____ Exercise material

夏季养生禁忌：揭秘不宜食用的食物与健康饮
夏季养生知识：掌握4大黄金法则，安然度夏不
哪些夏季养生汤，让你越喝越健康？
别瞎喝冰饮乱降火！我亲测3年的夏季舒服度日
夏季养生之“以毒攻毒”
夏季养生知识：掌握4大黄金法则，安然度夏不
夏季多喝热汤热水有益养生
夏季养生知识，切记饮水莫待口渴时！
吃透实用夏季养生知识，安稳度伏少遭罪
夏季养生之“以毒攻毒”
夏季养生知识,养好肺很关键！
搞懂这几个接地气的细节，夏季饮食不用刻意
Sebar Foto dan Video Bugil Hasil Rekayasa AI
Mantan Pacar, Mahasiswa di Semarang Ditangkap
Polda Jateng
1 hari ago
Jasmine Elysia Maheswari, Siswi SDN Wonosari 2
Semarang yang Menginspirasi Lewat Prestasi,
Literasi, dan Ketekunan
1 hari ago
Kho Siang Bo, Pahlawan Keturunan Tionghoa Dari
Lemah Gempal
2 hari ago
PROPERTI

________
____ Exercise material

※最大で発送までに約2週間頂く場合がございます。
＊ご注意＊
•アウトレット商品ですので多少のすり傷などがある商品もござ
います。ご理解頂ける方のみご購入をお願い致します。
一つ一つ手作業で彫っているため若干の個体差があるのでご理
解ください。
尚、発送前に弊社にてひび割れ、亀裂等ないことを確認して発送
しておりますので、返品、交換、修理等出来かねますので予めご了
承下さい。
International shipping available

________

__Requirement__
Beginning with the line holding "夏季养生禁忌：揭秘不宜食用的食物与健康饮" and ending with the line holding "搞懂这几个接地气的细节，夏季饮食不用刻意", write out the stretch of material above exactly; add no further lines.

__Answer area__
夏季养生禁忌：揭秘不宜食用的食物与健康饮
夏季养生知识：掌握4大黄金法则，安然度夏不
哪些夏季养生汤，让你越喝越健康？
别瞎喝冰饮乱降火！我亲测3年的夏季舒服度日
夏季养生之“以毒攻毒”
夏季养生知识：掌握4大黄金法则，安然度夏不
夏季多喝热汤热水有益养生
夏季养生知识，切记饮水莫待口渴时！
吃透实用夏季养生知识，安稳度伏少遭罪
夏季养生之“以毒攻毒”
夏季养生知识,养好肺很关键！
搞懂这几个接地气的细节，夏季饮食不用刻意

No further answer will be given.